The Physical Biopsy Procedure
The removal of the cells is a micro-manipulation performed by an embryologist under a specialized microscope. The procedure is almost always performed when the embryo has developed to the blastocyst stage, which typically occurs on Day 5 or Day 6 after fertilization. At this stage, the embryo is composed of two distinct cell groups: the inner cell mass (ICM), which will form the baby, and the trophectoderm (TE), which will form the placenta.
The embryologist extracts cells from the trophectoderm layer, ensuring the inner cell mass remains untouched. To access the trophectoderm cells, a small opening is created in the zona pellucida, the embryo’s outer shell, often using a precise, non-contact laser pulse. A fine biopsy pipette is then gently introduced through this opening to aspirate a small cluster of cells.
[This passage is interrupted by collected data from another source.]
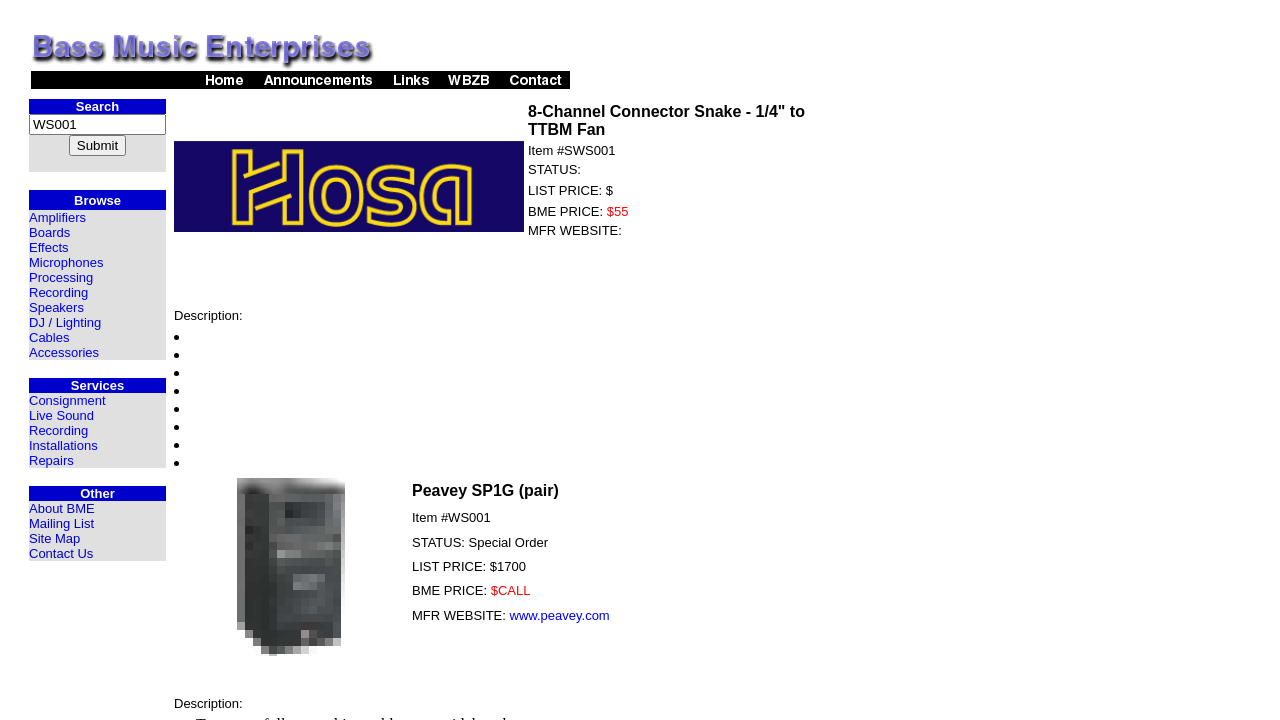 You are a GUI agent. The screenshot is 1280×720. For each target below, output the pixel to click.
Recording (58, 292)
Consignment (67, 400)
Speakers (56, 307)
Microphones (66, 262)
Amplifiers (57, 217)
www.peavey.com (560, 615)
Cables (49, 337)
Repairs (51, 460)
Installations (63, 445)
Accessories (64, 352)
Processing (61, 277)
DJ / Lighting (65, 322)
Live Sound (61, 415)
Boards (49, 232)
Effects (49, 247) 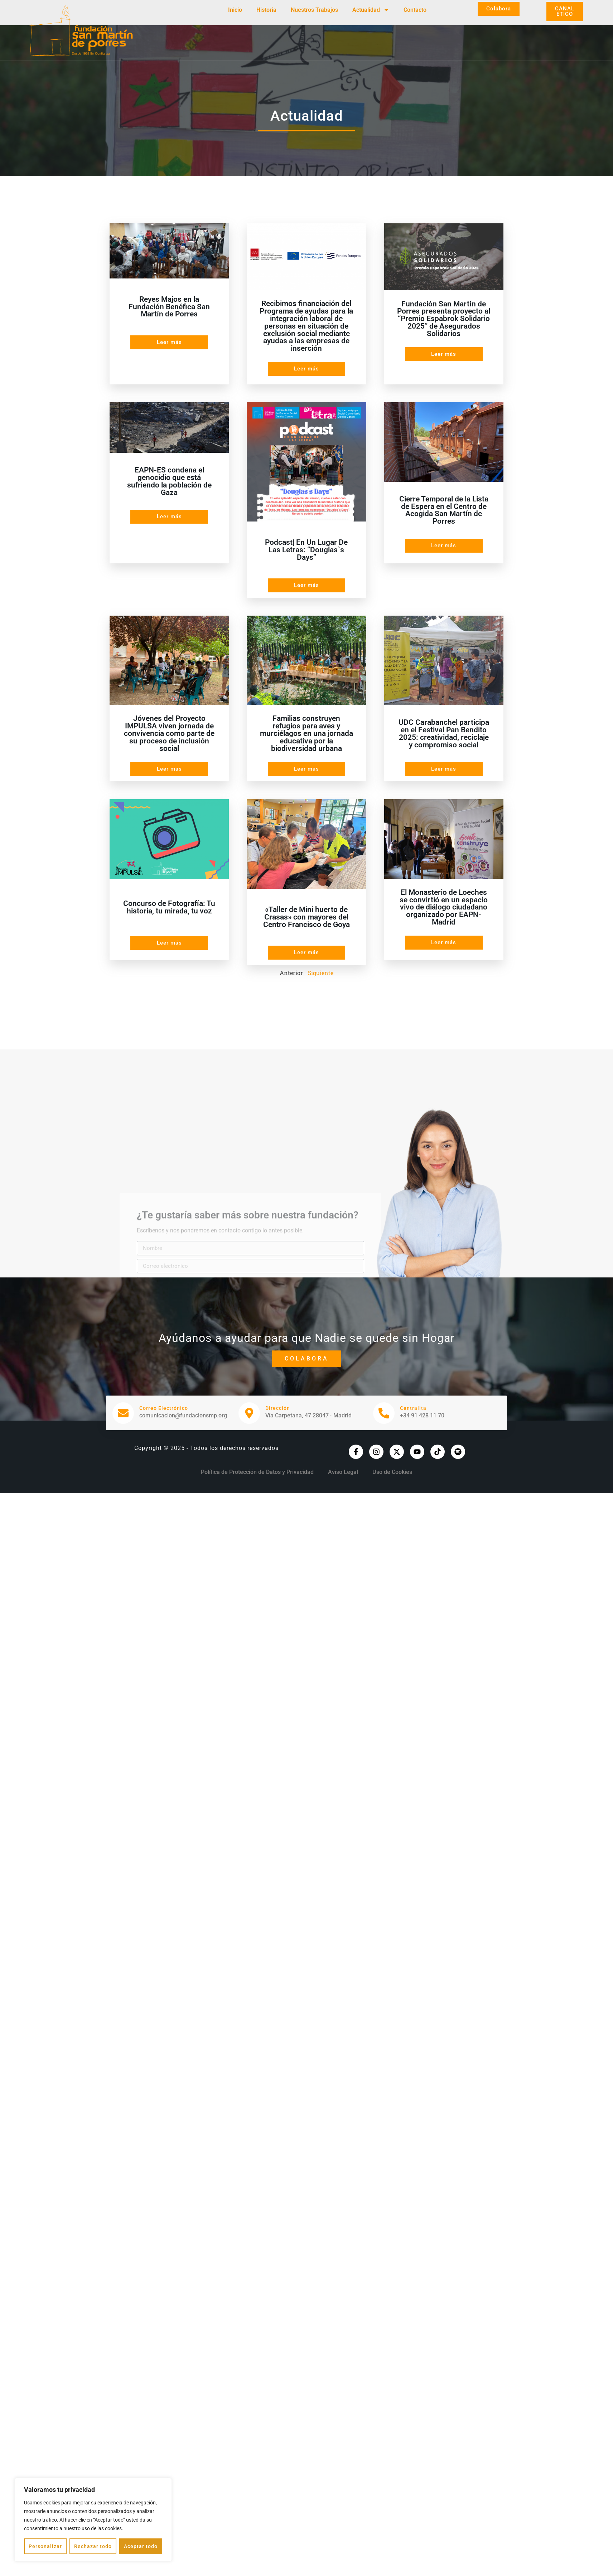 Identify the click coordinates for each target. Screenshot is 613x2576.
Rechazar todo (93, 2546)
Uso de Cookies (392, 1472)
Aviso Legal (343, 1472)
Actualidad (370, 10)
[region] (93, 2520)
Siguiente (320, 972)
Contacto (415, 9)
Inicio (235, 9)
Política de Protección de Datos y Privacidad (257, 1472)
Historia (266, 9)
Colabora (307, 1358)
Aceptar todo (141, 2546)
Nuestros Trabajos (314, 9)
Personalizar (45, 2546) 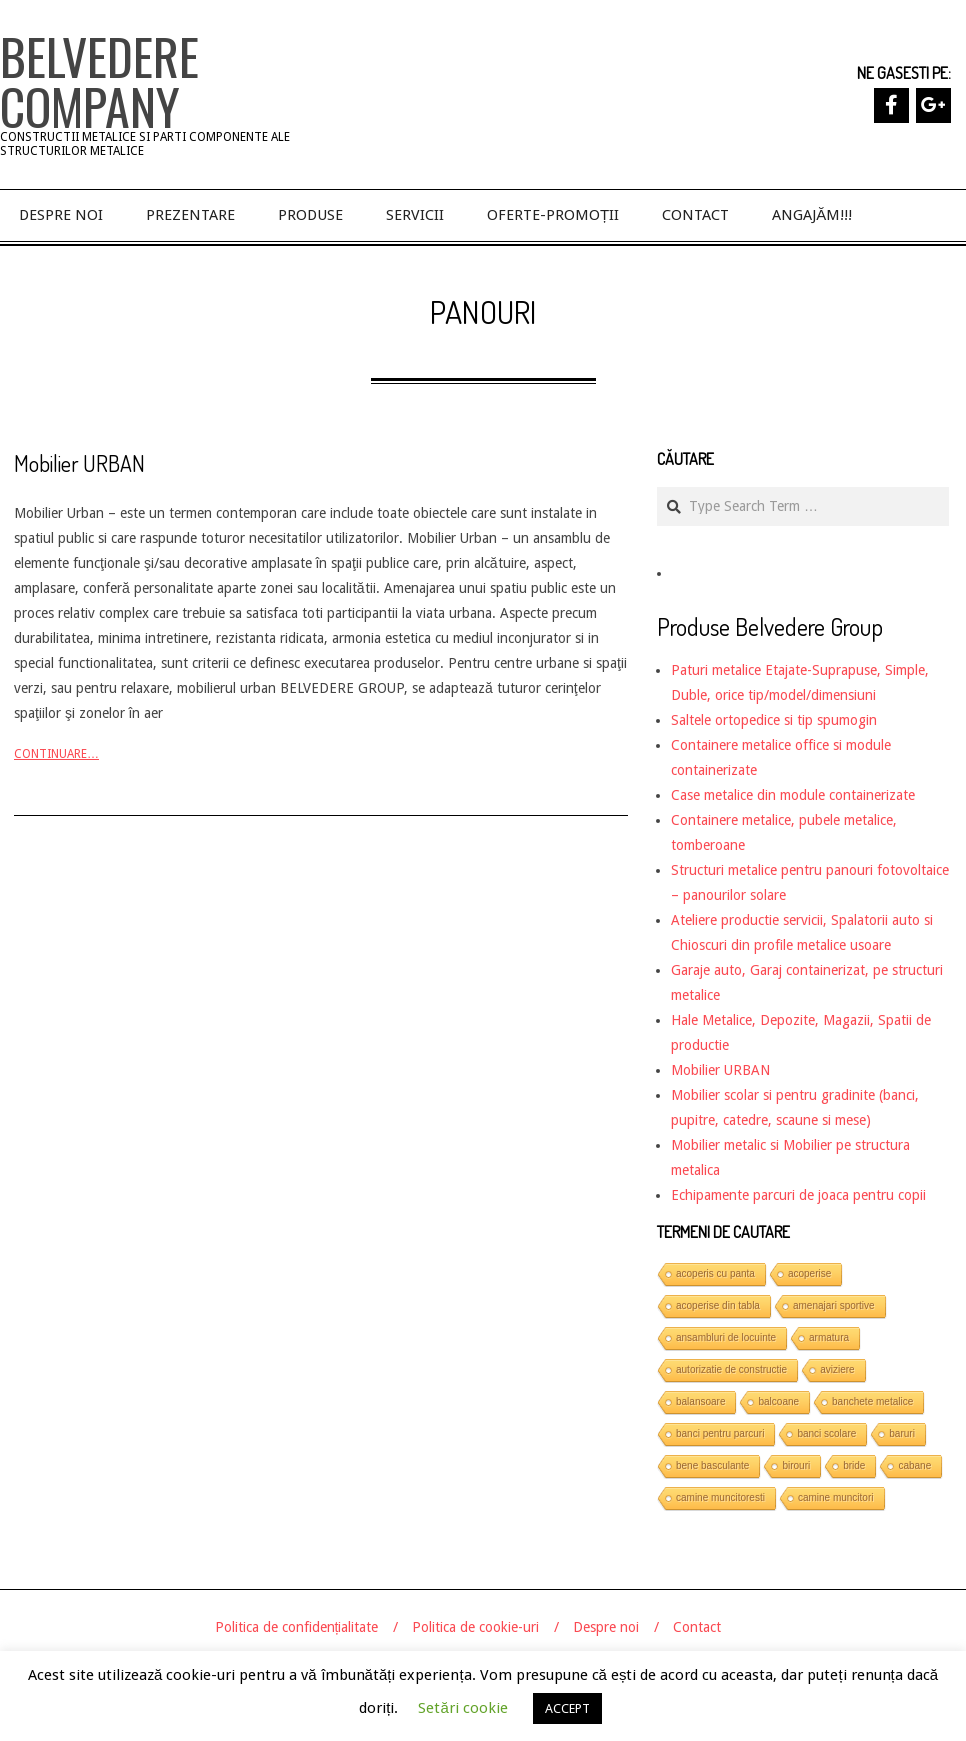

The goal is to remove approximately five to ten trophectoderm cells, which is a sufficient sample size for genetic analysis without compromising the embryo’s viability. The cells are separated from the rest of the embryo using a final, carefully placed laser pulse or a mechanical shearing motion, often referred to as “flicking.” Once the sample is secured, the biopsied cells are packaged in a sterile tube and prepared for shipment to the genetic testing laboratory.
Genetic Analysis and Reporting
After the trophectoderm cells are successfully biopsied, they are transported to a specialized lab for genetic analysis. The small sample of five to ten cells contains DNA, which is not enough for direct testing. Therefore, the first step is Whole Genome Amplification (WGA), a process that creates millions of copies of the DNA to provide a sufficient sample.
Modern genetic analysis utilizes Next-Generation Sequencing (NGS) technology to examine the amplified DNA. NGS provides a high-resolution view of the embryo’s chromosomal set. This technology can detect numerical abnormalities, single-gene mutations, and complex structural changes, depending on the type of PGT requested.
The genetic laboratory typically provides results within a week to ten days, allowing the fertility clinic to proceed with embryo selection. The results are classified into several categories: euploid, meaning the correct number of chromosomes; aneuploid, indicating an abnormal number of chromosomes; or mosaic, which suggests the presence of both normal and abnormal cells within the trophectoderm sample. These results are then used by the physician to determine which embryos are suitable for transfer.
Embryo Safety and Outcomes
The modern technique of trophectoderm biopsy, when executed by an embryologist, has a high success rate and is considered safe for the embryo. Biopsy at the blastocyst stage, removing cells from the pre-placenta, minimizes the impact on the inner cell mass.
Immediately following the biopsy, the embryo is cryopreserved, or flash-frozen, using a technique called vitrification, while awaiting the genetic results. The survival rates of embryos after this biopsy and subsequent freezing/thawing process are high and comparable to those of non-biopsied embryos undergoing the same cryopreservation. This freeze-all approach allows time for the genetic analysis and ensures the embryo is transferred into a uterus prepared in a cycle separate from the stimulation phase.
The procedure has not been shown to compromise the embryo’s developmental potential, as it targets the trophectoderm, a cell lineage separate from the one that forms the baby. The use of PGT following a successful biopsy is linked to higher implantation rates per transfer and a lower risk of miscarriage because it allows for the selection of the most chromosomally normal embryos.